En medio de tan dramática atmósfera, tanto la prensa como la opinión pública cubanas se solidarizaron con la muchacha, a quien catalogaban como la infeliz víctima de un desquiciado.
El caso no fue sólo seguido por los medios locales, sino que también tuvo reflejos en la prensa de Chicago, Miami y Los Ángeles. Hasta sucede que el tribunal recibe una carta de quien fuera maestra de Patricia en el cuarto grado, Mrs. Irene Tilly Wasserman, implorando clemencia.
Joseíto Fernández, en su superescuchado programa “La noticia del día”, dedica una guantanamera al asunto, rogando compasión por Patricia.
En Cuba, está de más decir que el público femenino estuvo de su lado. Pero es más: el varón cubano, siempre tan cuidadoso de su atenta compañera, también cerró filas. Entre los defensores estuvo, el abogado Carlos M. Palma, Palmita, quien desde su oficina en la Manzana de Gómez– además de editar la revista farandulesca Show– se preocupaba por ejercer la defensa de prostitutas maltratadas y gente afín al mundo del arte.
Severo, muy severo, fue el criterio de los jueces, quienes impusieron a Patricia una pena de quince años de prisión.
No obstante, Patricia no iba a permanecer ese tiempo entre rejas.
Regía entonces los destinos de Cuba el presidente Ramón Grau San Martín, entre cuyos lemas demagógicos se contaba aquello de “Las mujeres mandan”. De manera que la indultan tras 17 meses de prisión, precisamente en las vísperas de que Grau abandone el poder, mientras la bailarina está jugando con sus gatos en la cárcel de mujeres de Guanajanay.
Tan pronto obtiene la libertad, Patricia vuela hacia los Estados Unidos, para reencontrarse con sus padres, quienes la habían visitado repetidamente en su celda.

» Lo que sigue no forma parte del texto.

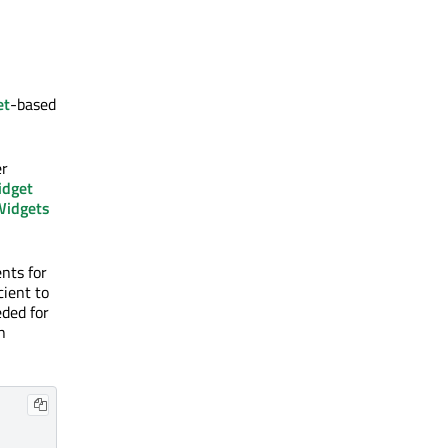
et
-based
er
dget
idgets
nts for
cient to
eded for
n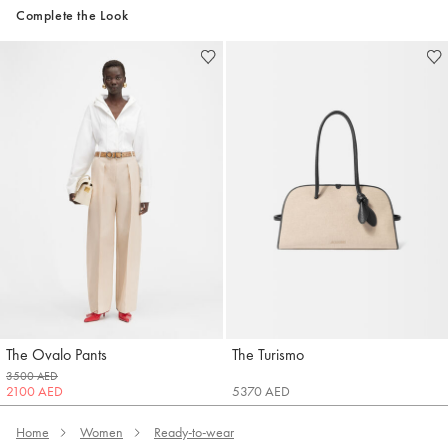
Complete the Look
The Ovalo Pants
The Turismo
Jacquemus
Jacquemus
3500 AED
2100 AED
5370 AED
Home
Women
Ready-to-wear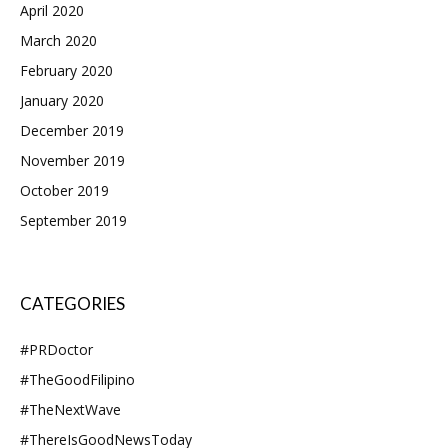
April 2020
March 2020
February 2020
January 2020
December 2019
November 2019
October 2019
September 2019
CATEGORIES
#PRDoctor
#TheGoodFilipino
#TheNextWave
#ThereIsGoodNewsToday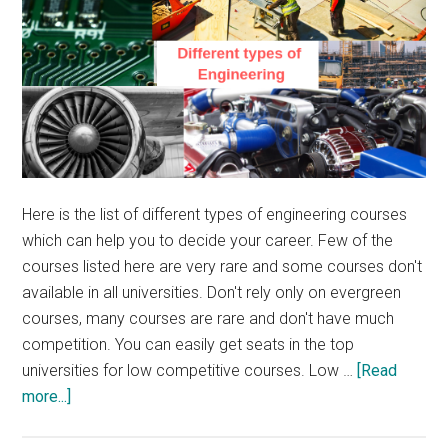
Here is the list of different types of engineering courses
which can help you to decide your career. Few of the
courses listed here are very rare and some courses don't
available in all universities. Don't rely only on evergreen
courses, many courses are rare and don't have much
competition. You can easily get seats in the top
universities for low competitive courses. Low …
[Read
about
more...]
List
of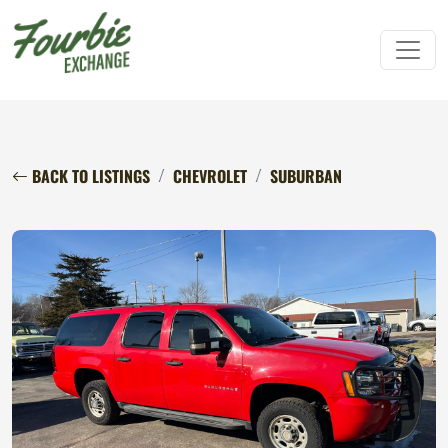
BACK TO LISTINGS
CHEVROLET
SUBURBAN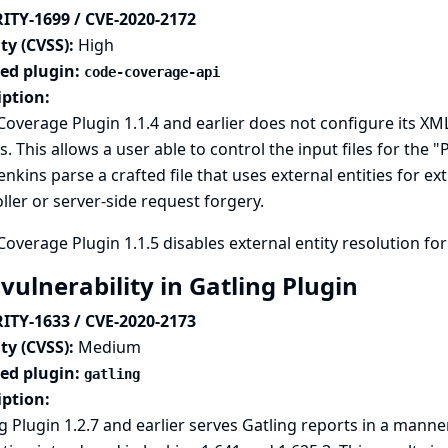
ITY-1699 / CVE-2020-2172
ty (CVSS):
High
ted plugin:
code-coverage-api
iption:
overage Plugin 1.1.4 and earlier does not configure its XML
s. This allows a user able to control the input files for the
enkins parse a crafted file that uses external entities for ex
ller or server-side request forgery.
overage Plugin 1.1.5 disables external entity resolution for
vulnerability in Gatling Plugin
ITY-1633 / CVE-2020-2173
ty (CVSS):
Medium
ted plugin:
gatling
iption:
g Plugin 1.2.7 and earlier serves Gatling reports in a mann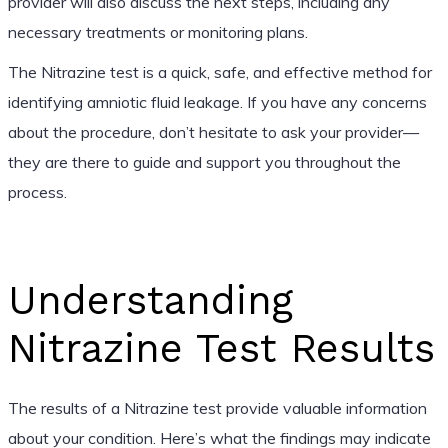
provider will also discuss the next steps, including any
necessary treatments or monitoring plans.
The Nitrazine test is a quick, safe, and effective method for
identifying amniotic fluid leakage. If you have any concerns
about the procedure, don’t hesitate to ask your provider—
they are there to guide and support you throughout the
process.
Understanding
Nitrazine Test Results
The results of a Nitrazine test provide valuable information
about your condition. Here’s what the findings may indicate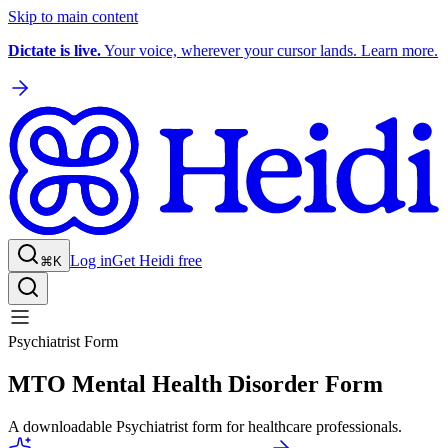
Skip to main content
Dictate is live.
Your voice, wherever your cursor lands. Learn more.
Log in
Get Heidi free
⌘K
Psychiatrist Form
MTO Mental Health Disorder Form
A downloadable Psychiatrist form for healthcare professionals.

A partir de entonces, su vida artística recibe un segundo aire, gracias a la alharaca formada en torno al caso criminal. Se dice que la Mafia estuvo preparando una presentación macabra, en que Patricia bailase junto a la viuda de Mee. Pero pronto se apagará su auge.
Y, aunque a mí no me conste, según fuentes habitualmente bien informadas, bajo nombre cambiado se casó con un prominente político centroamericano.